**Material for this exercise:**

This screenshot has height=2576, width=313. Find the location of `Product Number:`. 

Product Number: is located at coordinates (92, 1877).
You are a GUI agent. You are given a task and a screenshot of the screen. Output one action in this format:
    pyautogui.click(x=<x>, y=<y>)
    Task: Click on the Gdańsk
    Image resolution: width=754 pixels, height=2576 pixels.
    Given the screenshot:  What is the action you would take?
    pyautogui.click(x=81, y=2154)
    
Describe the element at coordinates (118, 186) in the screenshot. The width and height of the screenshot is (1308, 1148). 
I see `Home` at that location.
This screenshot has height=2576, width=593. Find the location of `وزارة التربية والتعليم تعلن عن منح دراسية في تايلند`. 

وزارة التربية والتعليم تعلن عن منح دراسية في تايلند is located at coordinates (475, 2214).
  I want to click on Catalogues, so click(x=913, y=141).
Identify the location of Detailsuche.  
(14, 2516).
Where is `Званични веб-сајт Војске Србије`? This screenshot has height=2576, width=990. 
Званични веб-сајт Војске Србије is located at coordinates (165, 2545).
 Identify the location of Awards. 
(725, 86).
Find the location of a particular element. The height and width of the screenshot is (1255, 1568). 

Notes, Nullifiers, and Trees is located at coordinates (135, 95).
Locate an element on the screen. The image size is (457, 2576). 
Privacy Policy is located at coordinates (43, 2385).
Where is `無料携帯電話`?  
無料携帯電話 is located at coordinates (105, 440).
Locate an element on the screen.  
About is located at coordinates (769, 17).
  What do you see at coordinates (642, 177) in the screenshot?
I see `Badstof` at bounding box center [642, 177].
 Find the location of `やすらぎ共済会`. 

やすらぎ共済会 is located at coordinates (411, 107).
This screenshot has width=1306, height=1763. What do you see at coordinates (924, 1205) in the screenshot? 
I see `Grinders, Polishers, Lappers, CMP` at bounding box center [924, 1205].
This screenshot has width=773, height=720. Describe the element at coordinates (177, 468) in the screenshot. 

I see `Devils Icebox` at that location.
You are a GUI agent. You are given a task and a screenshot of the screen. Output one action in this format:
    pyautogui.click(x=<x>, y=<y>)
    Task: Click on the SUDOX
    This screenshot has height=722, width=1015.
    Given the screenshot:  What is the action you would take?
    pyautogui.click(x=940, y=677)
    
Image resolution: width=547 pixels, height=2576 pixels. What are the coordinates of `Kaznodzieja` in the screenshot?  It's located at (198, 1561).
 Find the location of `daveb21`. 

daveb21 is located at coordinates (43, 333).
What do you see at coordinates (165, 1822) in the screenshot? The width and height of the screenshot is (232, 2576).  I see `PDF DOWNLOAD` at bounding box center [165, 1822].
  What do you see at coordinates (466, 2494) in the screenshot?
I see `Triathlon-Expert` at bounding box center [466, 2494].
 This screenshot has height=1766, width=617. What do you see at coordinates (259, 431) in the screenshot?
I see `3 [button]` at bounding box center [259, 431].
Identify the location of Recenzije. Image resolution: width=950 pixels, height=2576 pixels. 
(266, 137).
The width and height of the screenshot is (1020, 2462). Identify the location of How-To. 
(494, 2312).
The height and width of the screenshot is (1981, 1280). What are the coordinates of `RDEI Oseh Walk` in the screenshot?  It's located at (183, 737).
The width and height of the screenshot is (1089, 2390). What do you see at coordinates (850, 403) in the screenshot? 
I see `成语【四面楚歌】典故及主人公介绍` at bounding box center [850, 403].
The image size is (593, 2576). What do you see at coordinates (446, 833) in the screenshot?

**About this exercise:** Each line from the top of the data, up to and including the line that contains "Image resolution: width=754", should be set down exactly.

**Solved exercise:**
This screenshot has height=2576, width=313. Find the location of `Product Number:`. 

Product Number: is located at coordinates (92, 1877).
You are a GUI agent. You are given a task and a screenshot of the screen. Output one action in this format:
    pyautogui.click(x=<x>, y=<y>)
    Task: Click on the Gdańsk
    Image resolution: width=754 pixels, height=2576 pixels.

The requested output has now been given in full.